Par exemple, saviez-vous qu’en 1993, CICan (anciennement l’Association des collèges communautaires du Canada) a soumis son premier exposé de position à la Commission royale sur les peuples autochtones ? Et en 2006, nous avons organisé notre premier Colloque sur l’éducation autochtone. Des aînés, des chefs, des membres des conseils, des partenaires industriels et des représentants du gouvernement s’y sont réunis pour discuter des besoins particuliers des apprenantes et apprenants autochtones. À date, nous avons tenu un total de 11 colloques sur ce sujet !
Depuis 2014, nous utilisons notre Protocole sur l’éducation des Autochtones comme cadre afin d’améliorer les résultats scolaires des apprenants et apprenantes autochtones ainsi que d’aider les établissements à mieux soutenir les étudiants et étudiantes autochtones. Il s’agit non seulement des programmes d’apprentissage, mais aussi des structures de gouvernance, de la compréhension mutuelle, et de la responsabilisation. À ce jour, 67 établissements ont signé le Protocole.

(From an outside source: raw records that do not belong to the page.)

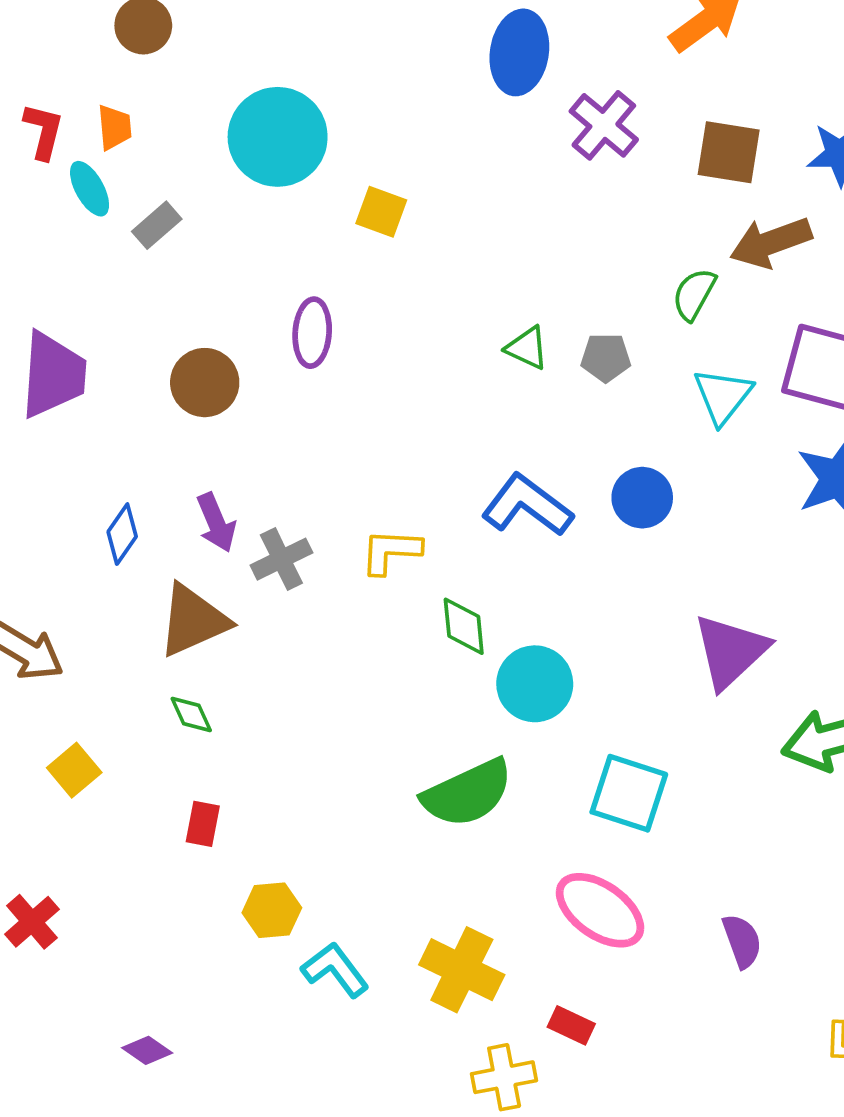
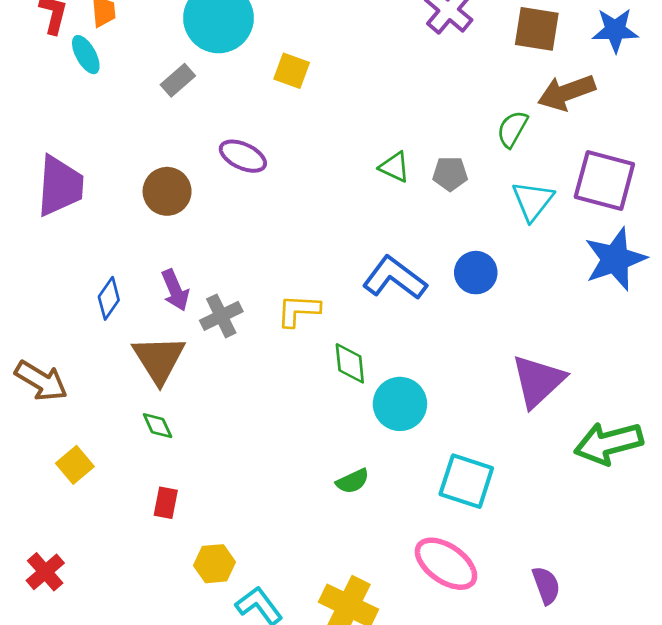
gray rectangle: (157, 225) -> (178, 80), moved
purple ellipse: (312, 333) -> (243, 156), turned -69
brown triangle: (193, 620) -> (159, 359), turned -38
green semicircle: (468, 793) -> (353, 481), size x0.5

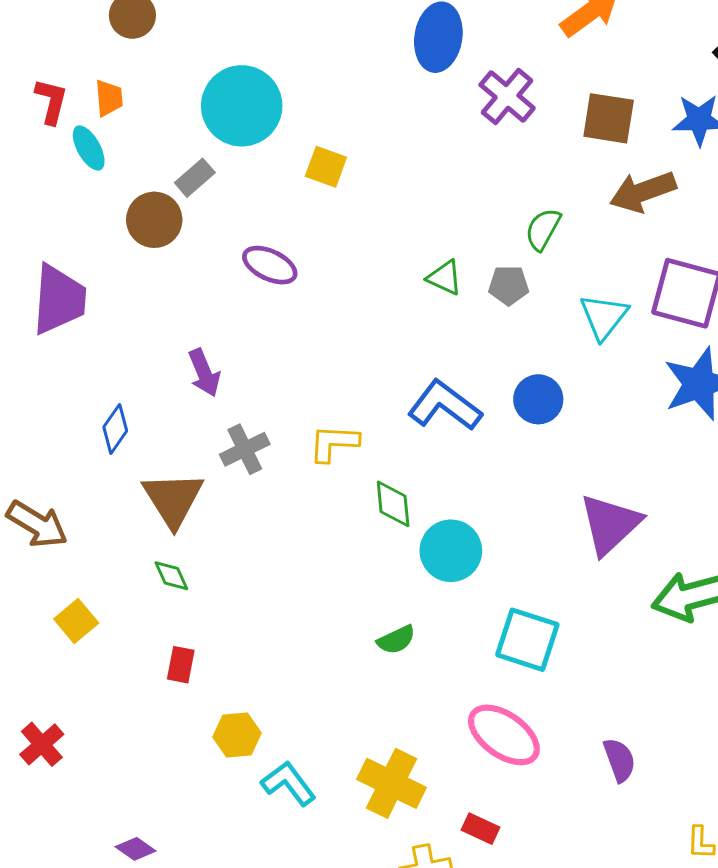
green semicircle: (512, 129) -> (543, 229), moved
brown circle: (167, 191) -> (154, 220), moved
purple arrow: (175, 290) -> (204, 373), moved

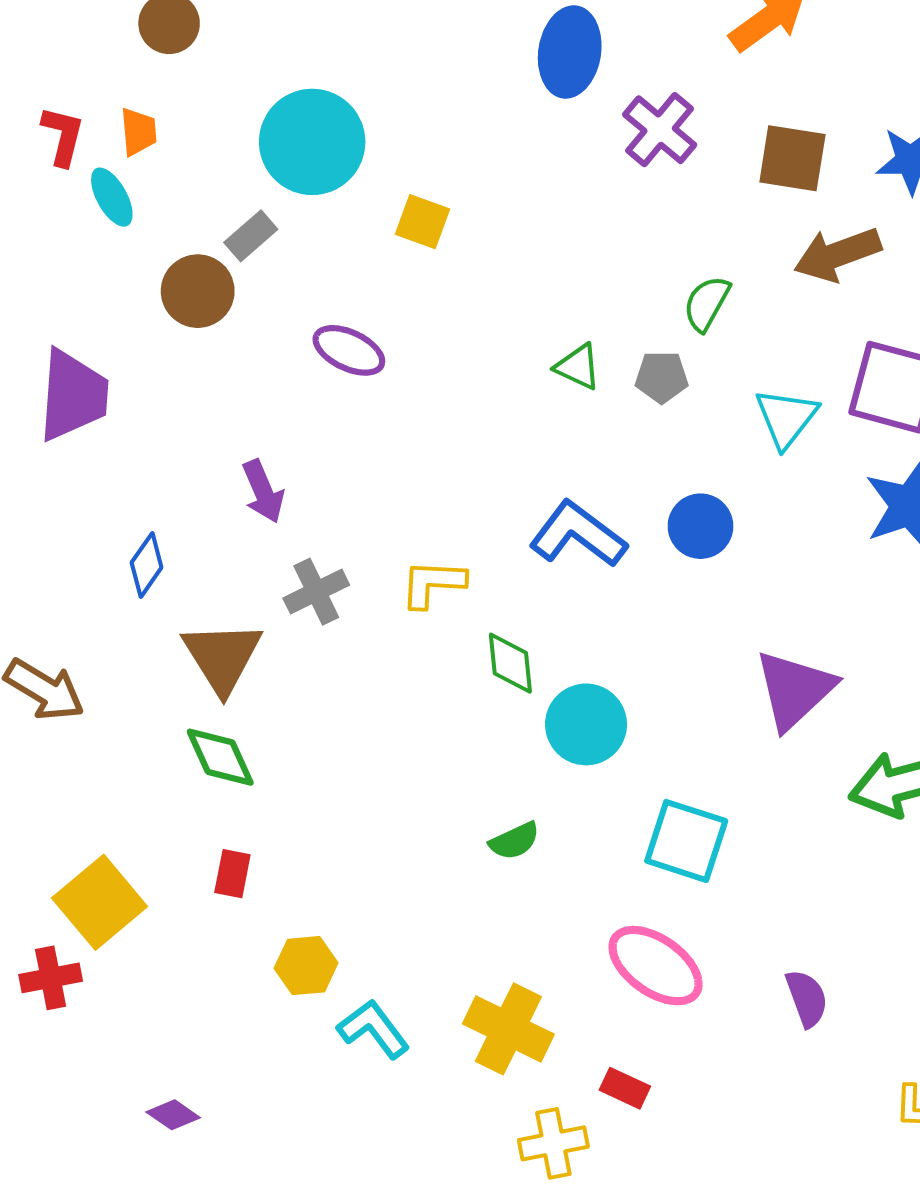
green diamond: (171, 576) -> (220, 757), size x1.5
yellow square: (76, 621) -> (100, 902), moved, size x1.6
red cross: (42, 744) -> (51, 978), turned 30

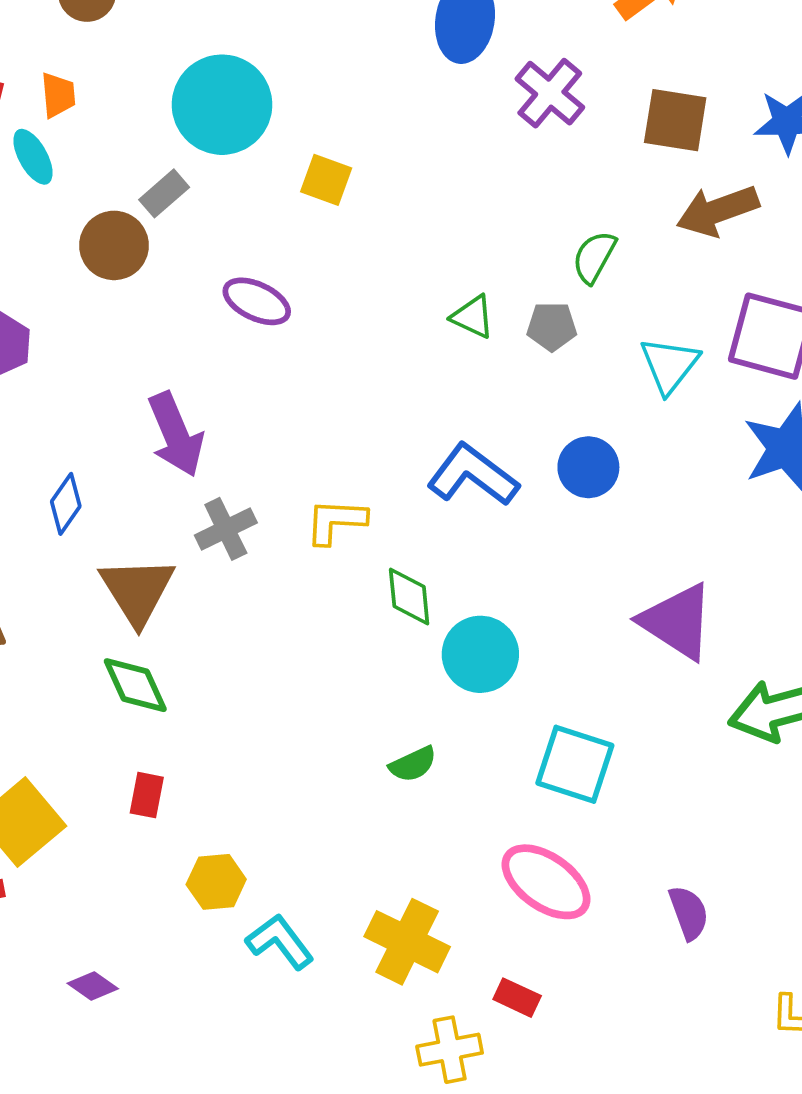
purple arrow: (263, 491) -> (176, 434), size x1.4
purple triangle: (795, 690) -> (677, 622), turned -44
purple diamond: (173, 1115) -> (93, 986), moved

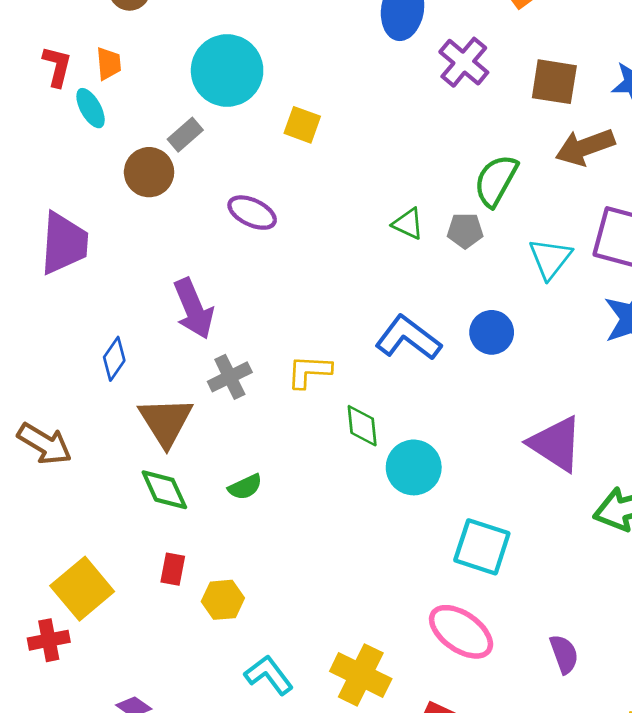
green semicircle: (594, 257) -> (496, 181), size x1.4
green semicircle: (413, 764) -> (245, 487), moved
yellow hexagon: (216, 882) -> (223, 600), moved

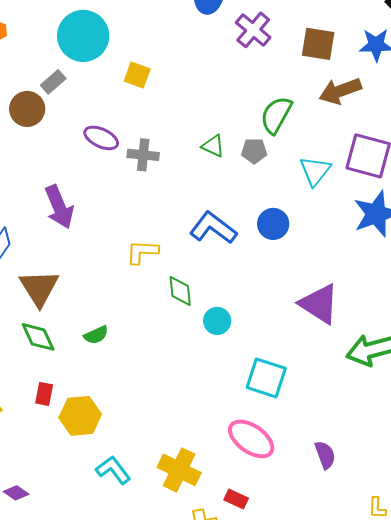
gray cross: (230, 377) -> (143, 155), moved, turned 32
cyan circle: (414, 467) -> (217, 321), size x0.7
yellow hexagon: (223, 600) -> (80, 416), size x1.4

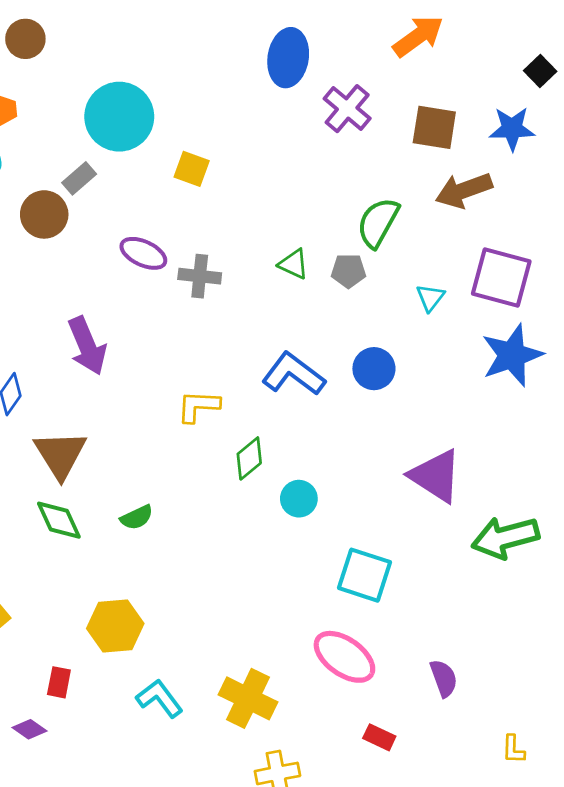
cyan triangle: (315, 171) -> (430, 298), size x0.7
green diamond: (180, 291) -> (249, 458), turned 56
red rectangle: (44, 394) -> (59, 682), moved
red rectangle: (236, 499) -> (379, 737), moved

S’il est bien une chose que nous ayons apprise ces derniers temps, c’est que l’avenir est imprévisible. Nous savons néanmoins qu’un avenir durable n’est possible uniquement si tous les apprenants et apprenantes aient accès à l’éducation de qualité. L’éducation est aussi importante pour trouver de bons emplois et pour stimuler l’économie canadienne qu’elle est pour préserver les cultures autochtones. Cela veut dire que l’éducation autochtone est essentielle pour faire du Canada un pays à toute épreuve.